Add Evaluation Packages to NeMo Framework#

The NeMo Framework Docker image comes with nvidia-lm-eval pre-installed. However, you can add more evaluation methods by installing additional NeMo Evaluator packages.

For each package, follow these steps:

Install the required package.
Deploy your model:

CHECKPOINT_PATH="/checkpoints/llama-3_2-1b-instruct_v2.0"

python \
  /opt/Export-Deploy/scripts/deploy/nlp/deploy_ray_inframework.py \
  --nemo_checkpoint ${CHECKPOINT_PATH} \
  --model_id megatron_model \
  --port 8080 \
  --host 0.0.0.0

Wait for the server to get started and ready for accepting requests:

from nemo_evaluator.api import check_endpoint
check_endpoint(
    endpoint_url="http://0.0.0.0:8080/v1/completions/",
    endpoint_type="completions",
    model_name="megatron_model",
)

Make sure to open two separate terminals within the same container for executing the deployment and evaluation.

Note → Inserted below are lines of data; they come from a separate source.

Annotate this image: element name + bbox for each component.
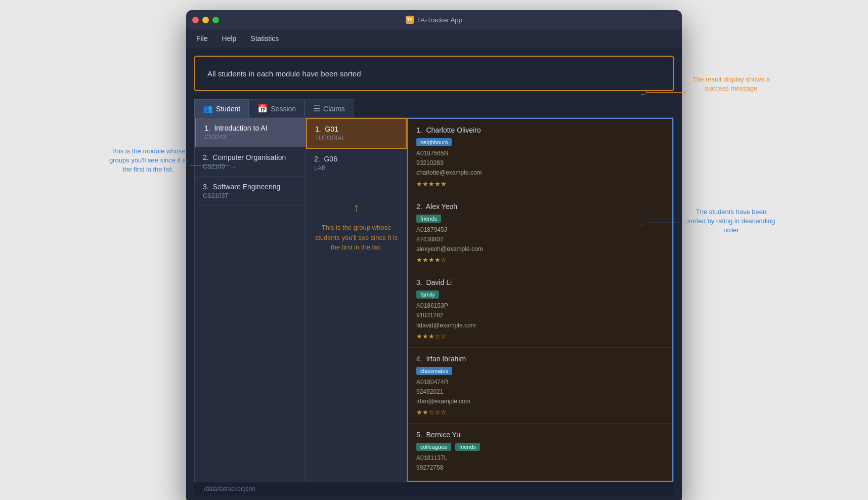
group-name-0: 1. G01 bbox=[315, 125, 398, 133]
left-arrow-head: → bbox=[230, 163, 237, 171]
student-item-3[interactable]: 4. Irfan Ibrahim classmates A0180474R 92… bbox=[408, 348, 672, 424]
right-top-annotation: The result display shows a success messa… bbox=[687, 75, 775, 93]
success-message-box: All students in each module have been so… bbox=[194, 56, 674, 91]
student-tag-4-0: colleagues bbox=[416, 443, 451, 451]
student-tab-icon: 👥 bbox=[203, 104, 213, 113]
menu-statistics[interactable]: Statistics bbox=[248, 33, 281, 44]
student-detail-4: A0181137L 99272758 bbox=[416, 453, 664, 473]
student-item-1[interactable]: 2. Alex Yeoh friends A0187945J 87438807 … bbox=[408, 195, 672, 272]
group-item-1[interactable]: 2. G06 LAB bbox=[306, 149, 407, 178]
module-name-1: 2. Computer Organisation bbox=[203, 153, 297, 161]
tabs-row: 👥 Student 📅 Session ☰ Claims bbox=[194, 99, 674, 117]
student-tag-1-0: friends bbox=[416, 215, 441, 223]
right-bottom-arrow-line bbox=[645, 223, 686, 223]
module-code-2: CS2103T bbox=[203, 192, 297, 199]
group-annotation-text: This is the group whose students you'll … bbox=[311, 223, 402, 253]
student-header-3: 4. Irfan Ibrahim bbox=[416, 355, 664, 363]
student-tag-0-0: neighbours bbox=[416, 138, 452, 146]
student-stars-2: ★★★☆☆ bbox=[416, 332, 664, 340]
left-arrow-line bbox=[190, 165, 231, 165]
module-code-0: CS3243 bbox=[204, 134, 297, 141]
modules-panel: 1. Introduction to AI CS3243 2. Computer… bbox=[195, 118, 306, 482]
student-tag-4-1: friends bbox=[455, 443, 480, 451]
tab-student-label: Student bbox=[216, 105, 240, 113]
right-bottom-annotation: The students have been sorted by rating … bbox=[687, 207, 775, 235]
title-bar: TA TA-Tracker App bbox=[186, 10, 682, 29]
module-code-1: CS2100 bbox=[203, 163, 297, 170]
footer-path: ./data/tatracker.json bbox=[202, 485, 255, 492]
module-item-2[interactable]: 3. Software Engineering CS2103T bbox=[195, 177, 306, 206]
student-header-4: 5. Bernice Yu bbox=[416, 431, 664, 439]
menu-bar: File Help Statistics bbox=[186, 29, 682, 48]
content-area: All students in each module have been so… bbox=[186, 48, 682, 500]
tab-claims[interactable]: ☰ Claims bbox=[305, 99, 354, 117]
student-header-0: 1. Charlotte Oliveiro bbox=[416, 126, 664, 134]
group-annotation-area: ↑ This is the group whose students you'l… bbox=[306, 178, 407, 273]
success-message-text: All students in each module have been so… bbox=[207, 69, 361, 78]
student-stars-1: ★★★★☆ bbox=[416, 256, 664, 264]
maximize-button[interactable] bbox=[212, 17, 219, 23]
tab-session[interactable]: 📅 Session bbox=[249, 99, 305, 117]
session-tab-icon: 📅 bbox=[257, 104, 268, 113]
footer: ./data/tatracker.json bbox=[194, 482, 674, 495]
panels-container: 1. Introduction to AI CS3243 2. Computer… bbox=[194, 117, 674, 482]
student-header-2: 3. David Li bbox=[416, 278, 664, 286]
traffic-lights bbox=[192, 17, 219, 23]
window-title: TA-Tracker App bbox=[417, 16, 462, 24]
module-name-2: 3. Software Engineering bbox=[203, 183, 297, 191]
student-item-0[interactable]: 1. Charlotte Oliveiro neighbours A018756… bbox=[408, 119, 672, 195]
menu-help[interactable]: Help bbox=[220, 33, 239, 44]
module-item-0[interactable]: 1. Introduction to AI CS3243 bbox=[195, 118, 306, 147]
student-detail-1: A0187945J 87438807 alexyeoh@example.com bbox=[416, 225, 664, 255]
window-title-area: TA TA-Tracker App bbox=[406, 16, 462, 24]
tab-claims-label: Claims bbox=[323, 105, 345, 113]
close-button[interactable] bbox=[192, 17, 199, 23]
module-name-0: 1. Introduction to AI bbox=[204, 124, 297, 132]
group-item-0[interactable]: 1. G01 TUTORIAL bbox=[306, 118, 407, 149]
up-arrow-icon: ↑ bbox=[354, 198, 360, 217]
right-top-arrow-head: ← bbox=[640, 90, 647, 98]
app-window: TA TA-Tracker App File Help Statistics A… bbox=[186, 10, 682, 500]
menu-file[interactable]: File bbox=[194, 33, 210, 44]
tab-session-label: Session bbox=[271, 105, 296, 113]
student-detail-3: A0180474R 92492021 irfan@example.com bbox=[416, 378, 664, 407]
group-name-1: 2. G06 bbox=[314, 155, 399, 163]
student-header-1: 2. Alex Yeoh bbox=[416, 202, 664, 211]
student-detail-0: A0187565N 93210283 charlotte@example.com bbox=[416, 149, 664, 178]
module-item-1[interactable]: 2. Computer Organisation CS2100 bbox=[195, 147, 306, 177]
student-stars-0: ★★★★★ bbox=[416, 180, 664, 188]
left-annotation: This is the module whose groups you'll s… bbox=[108, 147, 189, 175]
group-type-1: LAB bbox=[314, 164, 399, 172]
tab-student[interactable]: 👥 Student bbox=[194, 99, 249, 117]
student-tag-3-0: classmates bbox=[416, 367, 452, 375]
minimize-button[interactable] bbox=[202, 17, 209, 23]
students-panel: 1. Charlotte Oliveiro neighbours A018756… bbox=[407, 118, 673, 482]
right-top-arrow-line bbox=[645, 92, 686, 93]
group-type-0: TUTORIAL bbox=[315, 135, 398, 142]
claims-tab-icon: ☰ bbox=[313, 104, 320, 113]
student-item-4[interactable]: 5. Bernice Yu colleagues friends A018113… bbox=[408, 424, 672, 480]
right-bottom-arrow-head: ← bbox=[640, 221, 647, 229]
student-tag-2-0: family bbox=[416, 290, 439, 299]
groups-panel: 1. G01 TUTORIAL 2. G06 LAB ↑ This is the… bbox=[306, 118, 407, 482]
student-item-2[interactable]: 3. David Li family A0186153P 91031282 li… bbox=[408, 271, 672, 348]
student-stars-3: ★★☆☆☆ bbox=[416, 408, 664, 416]
student-detail-2: A0186153P 91031282 lidavid@example.com bbox=[416, 301, 664, 330]
app-icon: TA bbox=[406, 16, 414, 24]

(Optional) Export the required environment variables.
Run the evalution of your choice.

Below you can find examples for enabling and launching evaluations for different packages.

Tip

All examples below use only a subset of samples. To run the evaluation on the whole dataset, remove the limit_samples parameter.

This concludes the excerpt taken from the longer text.